Brazil's oil and gas company Petrobras shared innovations and efficiency gains related to the Libra field at the Offshore Technology Conference (OTC) in Houston. Petrobras revealed collaboration between Libra area partners has produced a US$13/bbl reduction to the project's breakeven price.
The Libra consortium aimed to reduce the breakeven price by focusing on cost optimization and increased recovery factor of the block’s deposits. These actions are part of the ”Libra@35” project, which seeks to achieve a breakeven price of US$35/bbl.
Petrobras states that the consortium has achieved a 460-day reduction in the appraisal phase, representing earnings of US$360 million. The result was possible, Petrobras says, due to optimization in information acquisition during the exploration and appraisal phase.
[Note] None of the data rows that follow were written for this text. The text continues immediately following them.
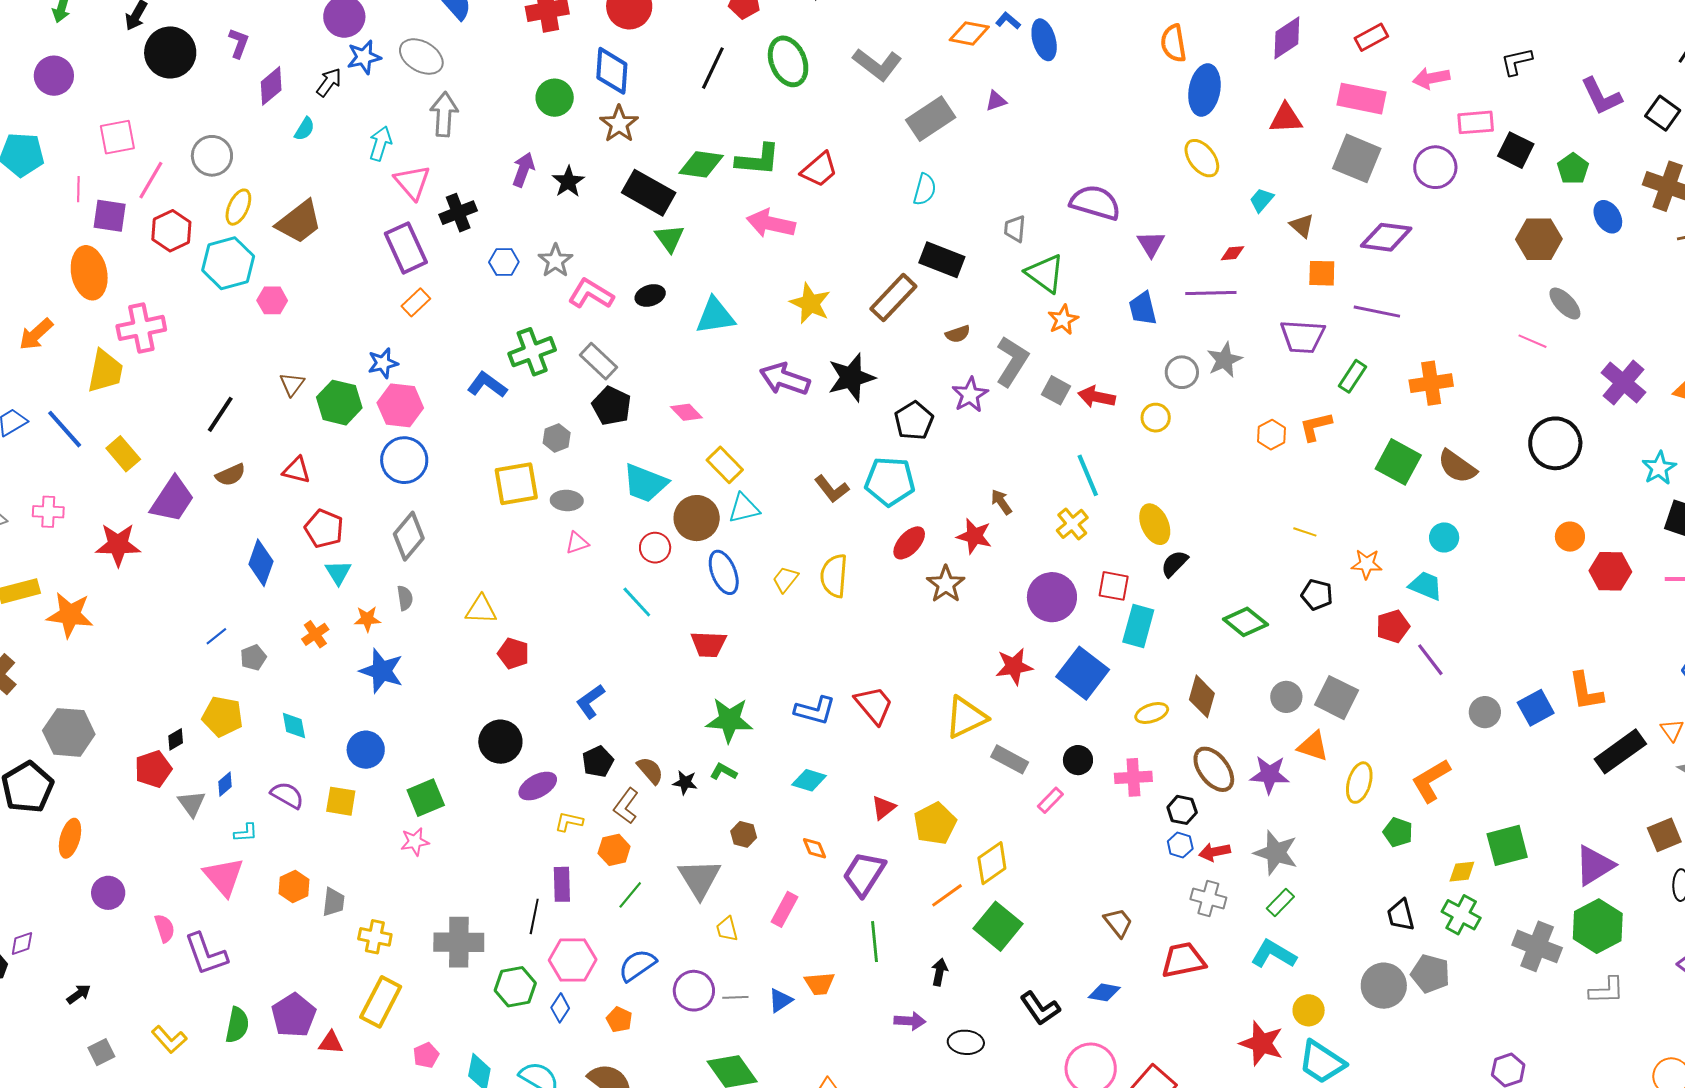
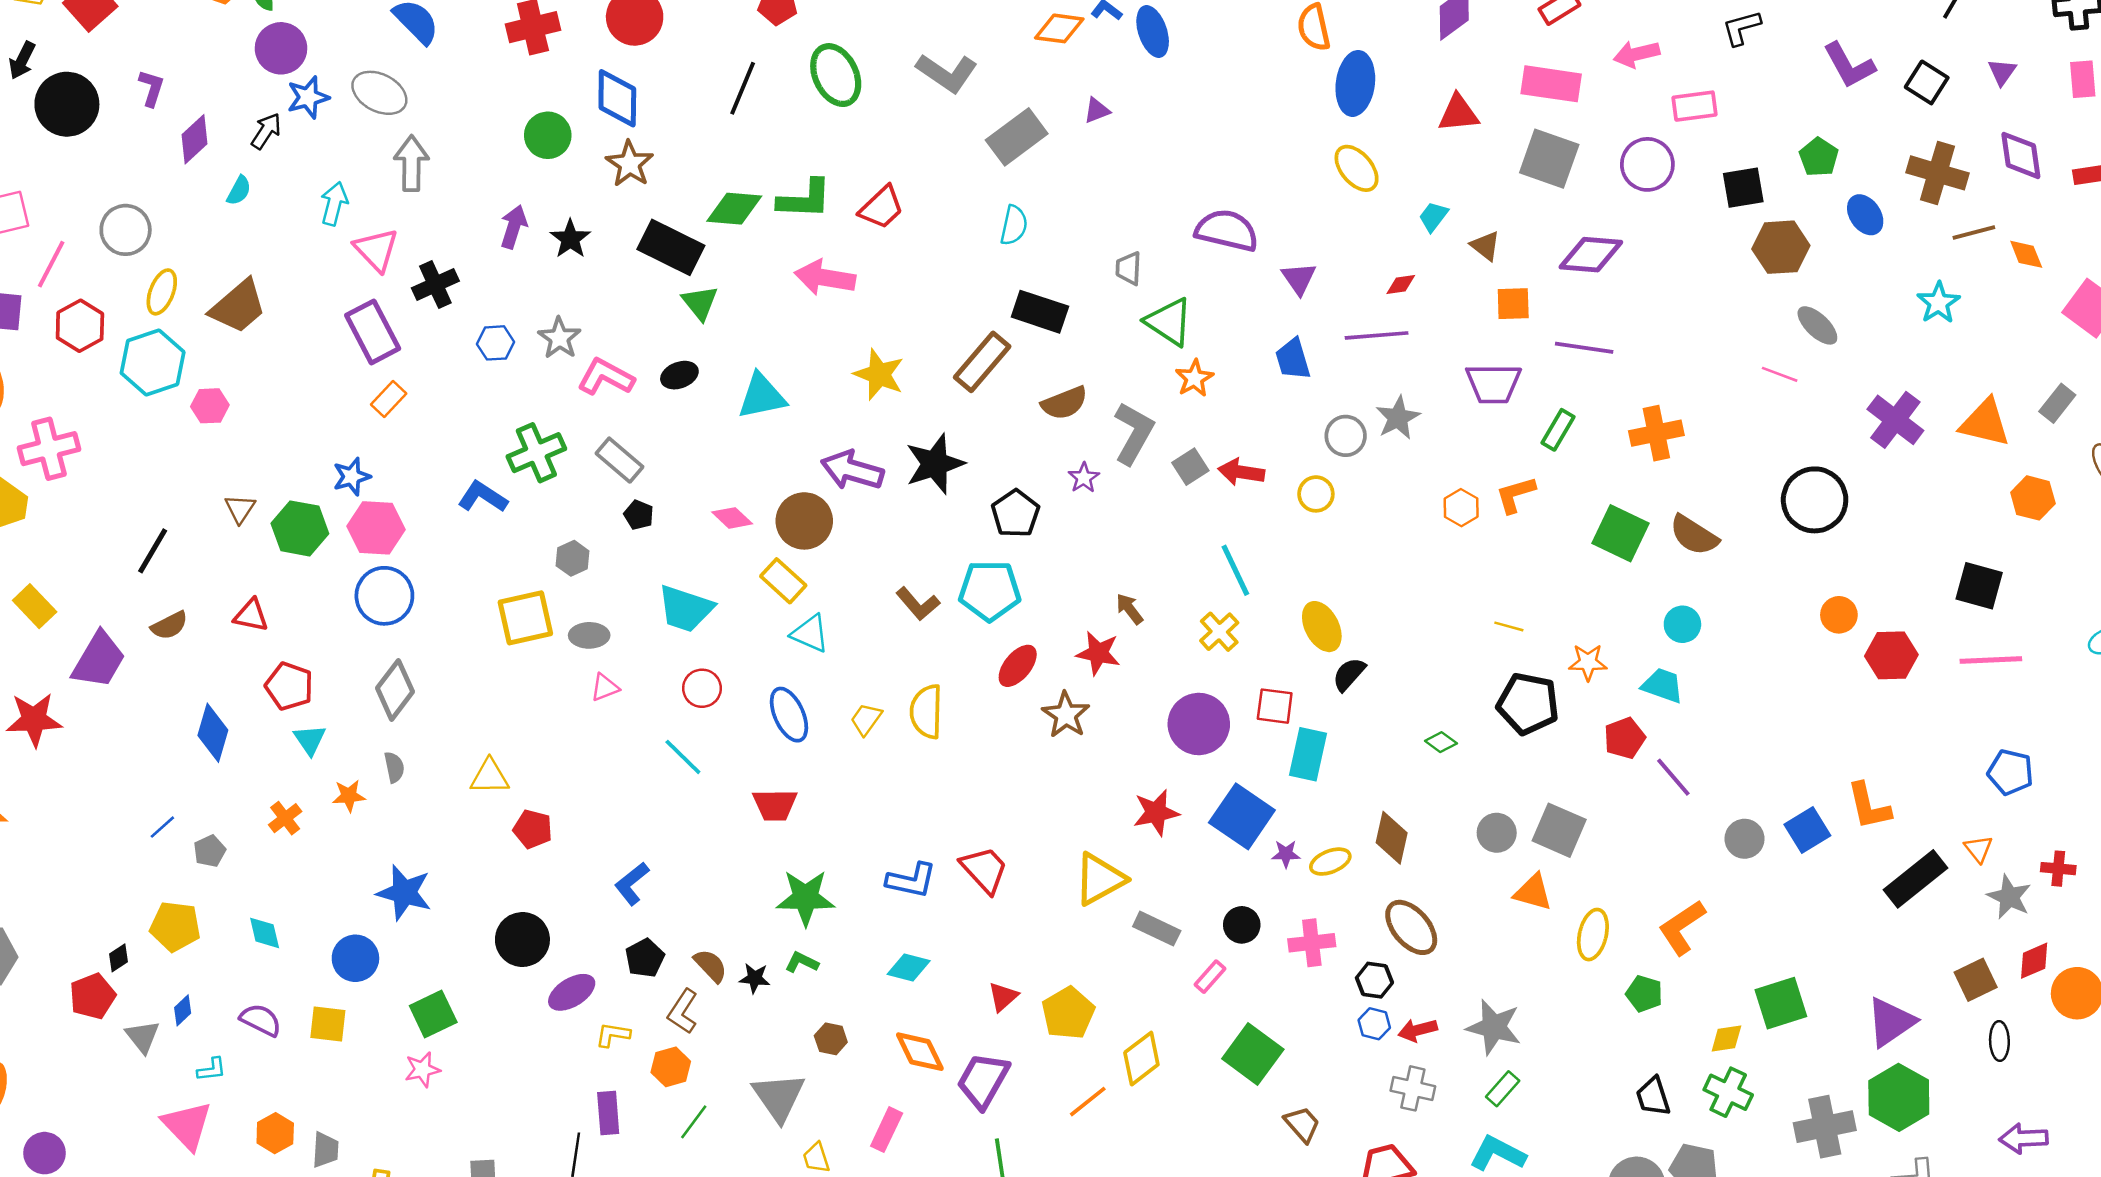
black square: (1516, 150) -> (1743, 188), moved, turned -33
brown semicircle: (958, 334) -> (1064, 403), size x1.5
gray square: (1056, 390) -> (1190, 467), turned 32
purple star: (970, 395) -> (1084, 478), size x0.7
black pentagon: (612, 406) -> (639, 515), size x0.6
cyan star: (1659, 468) -> (1939, 303), moved
cyan triangle: (744, 508) -> (810, 634), turned 40
brown circle: (697, 518) -> (804, 521), moved
black pentagon: (1317, 595) -> (1528, 704), size x1.6
green diamond: (1245, 622) -> (1441, 742), size x0.6
blue star: (382, 671) -> (404, 893), moved
purple star: (1270, 775) -> (1286, 854), moved, size x0.6
orange diamond: (815, 848) -> (920, 1052), size x1.6
green square: (998, 926) -> (1253, 1054), moved
gray cross: (1537, 946) -> (1825, 1127), turned -30

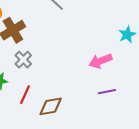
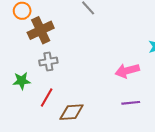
gray cross: (23, 60) -> (48, 62), turned 30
Another initiative was the use of a simplified design for intelligent completion -- a technique to track the performance of remotely-controlled wells -- with gains of 7-18 days in this activity. In addition, the use of WAG loop, an innovative concept that allows two water/gas injector wells in a loop to be connected, enabled the reduced use of flexible lines, with savings of US$300 million.
Finally, the consortium plans to have supplying companies in the Libra 4 project involved from the project design phase, to reduce the investment in equipment and installation of subsea systems by 30%. Petrobras estimates projected savings from this initiative to be approximately US$400 million.
The Libra consortium includes Petrobras (operator with 40%), Shell (20%), Total (20%), CNPC (10%) and CNOOC (10%). Pré-Sal Petróleo (PPSA) is the manager of the production sharing contract.